Using AtiTool .26 I can't clock my xfx 8500gt. I will try set to max clocks for benching (690/440), and it defaults back to what I flashed the BIOS to (667/433)


----------



## sneekypeet (Sep 27, 2007)

try .27!

Better yet why not use nvidia's control panel with the coolbits fix?


----------



## saikou (Sep 27, 2007)

atitool sucks anyway try coolbits or rivatuner


----------



## sneekypeet (Sep 27, 2007)

saikou said:


> atitool sucks anyway try coolbits or rivatuner



I wouldn't say it sux...you just gotta know how it works, and be willing to try a diff. version if the first 1 didn't work.

Seems to work fine for me wether running my X850XTPE ,X1950PRO, or my 7600GT's in SLI!!!


----------



## hat (Sep 27, 2007)

I don't understand rivatuner, and coolbits didn't work. The 8 series has that new control pannel and coolbits won't work on it for some reason. I would have to use ntune, but I went through a BIOS flash with 24/7 clocks on my card just to get rid of it as it was conflicting with my motherboard's BIOS settings and I didn't want to screw around with ntune anymore.

hm .27 will try


----------



## hat (Sep 27, 2007)

.27 beta 2 not working. When I move the sliders to the desired clocks, they simply revert back to 667/433.


----------



## saikou (Sep 27, 2007)

let us know what clocks u get


----------



## hat (Sep 27, 2007)

My clocks are in every post I make


----------



## sneekypeet (Sep 27, 2007)

I have to advise installing ntune then...I did it with the 162.?? drivers, cuz it wouldnt clock the 7600's without it. Have found no adverse effects from it...doesnt really need to be there other than it uses the GFX test to check for stability!


----------



## hat (Sep 27, 2007)

hat said:


> I would have to use ntune, but I went through a BIOS flash with 24/7 clocks on my card just to get rid of it as it was conflicting with my motherboard's BIOS settings and I didn't want to screw around with ntune anymore.



cough


----------



## sneekypeet (Sep 27, 2007)

sorry I did miss that , I guess the only other tip I can come up with is to either try ticking the driver level OCing in atitool if availiable.  Could try Ray Adams traytools also I guess. Or bite the bullit and read up on how to manage rivatuner!

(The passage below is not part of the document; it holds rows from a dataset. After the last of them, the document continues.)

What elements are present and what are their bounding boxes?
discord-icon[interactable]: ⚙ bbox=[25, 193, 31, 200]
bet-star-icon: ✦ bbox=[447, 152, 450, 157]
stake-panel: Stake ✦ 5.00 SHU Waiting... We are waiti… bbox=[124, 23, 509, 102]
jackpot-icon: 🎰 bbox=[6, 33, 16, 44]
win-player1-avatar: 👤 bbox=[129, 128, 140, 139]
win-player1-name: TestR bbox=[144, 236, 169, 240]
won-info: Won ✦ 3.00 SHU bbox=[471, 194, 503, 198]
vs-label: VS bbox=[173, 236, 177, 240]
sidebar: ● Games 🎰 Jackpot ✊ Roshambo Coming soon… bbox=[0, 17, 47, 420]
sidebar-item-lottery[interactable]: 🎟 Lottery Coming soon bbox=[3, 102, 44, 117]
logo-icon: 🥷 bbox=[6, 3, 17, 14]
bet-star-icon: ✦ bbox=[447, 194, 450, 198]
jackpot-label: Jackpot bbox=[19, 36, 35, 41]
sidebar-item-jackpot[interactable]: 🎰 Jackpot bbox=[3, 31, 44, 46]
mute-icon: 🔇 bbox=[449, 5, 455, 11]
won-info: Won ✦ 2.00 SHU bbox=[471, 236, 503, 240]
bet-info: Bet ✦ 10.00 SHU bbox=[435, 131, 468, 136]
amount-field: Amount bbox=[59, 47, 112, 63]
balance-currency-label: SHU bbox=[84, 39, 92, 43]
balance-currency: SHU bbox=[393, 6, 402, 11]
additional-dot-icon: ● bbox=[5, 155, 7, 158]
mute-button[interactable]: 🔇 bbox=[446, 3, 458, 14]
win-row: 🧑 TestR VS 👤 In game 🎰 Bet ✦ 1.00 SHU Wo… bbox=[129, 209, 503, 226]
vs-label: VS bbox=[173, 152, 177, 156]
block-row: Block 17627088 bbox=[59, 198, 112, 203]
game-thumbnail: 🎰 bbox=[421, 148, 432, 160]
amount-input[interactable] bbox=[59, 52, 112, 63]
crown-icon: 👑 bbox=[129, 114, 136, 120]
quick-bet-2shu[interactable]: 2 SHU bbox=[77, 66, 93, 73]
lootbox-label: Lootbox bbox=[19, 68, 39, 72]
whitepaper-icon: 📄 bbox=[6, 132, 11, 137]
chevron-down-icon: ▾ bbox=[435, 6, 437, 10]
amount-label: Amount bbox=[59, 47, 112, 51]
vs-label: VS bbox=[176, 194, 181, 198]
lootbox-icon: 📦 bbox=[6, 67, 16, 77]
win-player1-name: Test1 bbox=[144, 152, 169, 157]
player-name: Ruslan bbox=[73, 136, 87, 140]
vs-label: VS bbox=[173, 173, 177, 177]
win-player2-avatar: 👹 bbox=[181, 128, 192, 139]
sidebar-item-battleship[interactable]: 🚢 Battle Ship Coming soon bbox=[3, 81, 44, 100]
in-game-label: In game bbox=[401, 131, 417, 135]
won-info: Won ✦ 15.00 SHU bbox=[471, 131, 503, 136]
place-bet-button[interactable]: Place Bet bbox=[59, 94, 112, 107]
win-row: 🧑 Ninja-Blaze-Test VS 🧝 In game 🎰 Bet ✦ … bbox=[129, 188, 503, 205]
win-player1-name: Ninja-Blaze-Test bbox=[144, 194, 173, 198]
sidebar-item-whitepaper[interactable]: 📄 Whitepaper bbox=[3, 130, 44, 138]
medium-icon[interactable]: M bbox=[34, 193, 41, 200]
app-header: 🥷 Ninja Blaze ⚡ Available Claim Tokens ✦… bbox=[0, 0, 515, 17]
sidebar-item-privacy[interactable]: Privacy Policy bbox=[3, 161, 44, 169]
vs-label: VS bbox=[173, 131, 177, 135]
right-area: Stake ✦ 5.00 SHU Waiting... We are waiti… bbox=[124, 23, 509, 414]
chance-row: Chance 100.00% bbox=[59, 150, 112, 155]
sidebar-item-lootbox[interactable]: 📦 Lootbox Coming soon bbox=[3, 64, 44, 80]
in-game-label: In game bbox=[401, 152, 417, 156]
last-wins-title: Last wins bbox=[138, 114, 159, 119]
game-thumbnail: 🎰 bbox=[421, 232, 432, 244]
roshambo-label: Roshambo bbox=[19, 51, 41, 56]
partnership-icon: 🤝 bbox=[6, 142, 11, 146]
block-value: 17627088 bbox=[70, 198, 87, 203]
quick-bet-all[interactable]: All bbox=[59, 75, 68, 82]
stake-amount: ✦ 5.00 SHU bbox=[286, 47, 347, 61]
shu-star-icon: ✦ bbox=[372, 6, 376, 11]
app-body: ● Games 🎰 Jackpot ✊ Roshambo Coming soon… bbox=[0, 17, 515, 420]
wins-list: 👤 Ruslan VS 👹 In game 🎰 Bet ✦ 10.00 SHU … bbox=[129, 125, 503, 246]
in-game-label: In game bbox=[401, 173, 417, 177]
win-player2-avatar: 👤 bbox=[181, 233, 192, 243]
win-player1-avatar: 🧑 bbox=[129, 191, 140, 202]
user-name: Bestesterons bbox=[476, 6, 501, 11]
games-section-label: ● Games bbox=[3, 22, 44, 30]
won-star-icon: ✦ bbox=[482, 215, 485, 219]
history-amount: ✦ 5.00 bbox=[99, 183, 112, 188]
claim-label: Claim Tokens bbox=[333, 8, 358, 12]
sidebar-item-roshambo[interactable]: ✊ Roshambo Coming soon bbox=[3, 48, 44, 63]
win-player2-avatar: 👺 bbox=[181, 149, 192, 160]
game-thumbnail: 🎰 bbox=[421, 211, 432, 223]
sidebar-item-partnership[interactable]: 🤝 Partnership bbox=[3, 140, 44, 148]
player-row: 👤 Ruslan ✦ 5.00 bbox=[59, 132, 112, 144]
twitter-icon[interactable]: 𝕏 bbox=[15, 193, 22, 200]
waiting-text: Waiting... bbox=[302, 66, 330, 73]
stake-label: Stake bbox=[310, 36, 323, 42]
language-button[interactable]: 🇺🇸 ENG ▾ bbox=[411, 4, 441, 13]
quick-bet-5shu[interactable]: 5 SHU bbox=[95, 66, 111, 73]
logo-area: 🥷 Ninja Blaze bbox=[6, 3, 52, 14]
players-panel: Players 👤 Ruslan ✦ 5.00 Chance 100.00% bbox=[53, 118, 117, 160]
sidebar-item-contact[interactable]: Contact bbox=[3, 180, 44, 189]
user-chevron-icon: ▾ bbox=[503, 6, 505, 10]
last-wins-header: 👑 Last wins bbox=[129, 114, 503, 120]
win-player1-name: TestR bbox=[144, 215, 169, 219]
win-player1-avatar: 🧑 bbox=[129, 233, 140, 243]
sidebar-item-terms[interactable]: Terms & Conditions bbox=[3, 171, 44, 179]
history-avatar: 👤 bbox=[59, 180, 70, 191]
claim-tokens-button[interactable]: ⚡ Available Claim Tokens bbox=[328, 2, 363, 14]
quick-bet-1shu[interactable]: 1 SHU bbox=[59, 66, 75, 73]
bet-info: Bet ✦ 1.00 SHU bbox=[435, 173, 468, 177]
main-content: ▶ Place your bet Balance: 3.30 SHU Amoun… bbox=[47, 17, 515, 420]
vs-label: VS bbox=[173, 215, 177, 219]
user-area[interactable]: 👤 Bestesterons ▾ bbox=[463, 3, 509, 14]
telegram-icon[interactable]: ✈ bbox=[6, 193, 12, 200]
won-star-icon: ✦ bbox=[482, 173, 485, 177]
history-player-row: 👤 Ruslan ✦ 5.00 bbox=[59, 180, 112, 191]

As far as ntune goes ...it just needs installed , you do all the clocking throught the Nvidia control panel and not ntune. Not sure if that matters?!?


----------



## erocker (Sep 27, 2007)

Does ocing on a 8600/8500 work the same way like the 8800's?  Shaders ocing with the gpu?


----------



## karlotta (Sep 30, 2007)

to really OC the 8xxx cards you need Riva 2.04/05 ,end of story.


----------



## Ripper3 (Sep 30, 2007)

Rivatuner doesn't work so well for me, ATiTool only works when trying to find the max core and memory speeds.


----------



## karlotta (Sep 30, 2007)

Ripper3 said:


> Rivatuner doesn't work so well for me, ATiTool only works when trying to find the max core and memory speeds.


 The 8xxx series OC different. And the only way to do the new way is with riva 2.04/05.


----------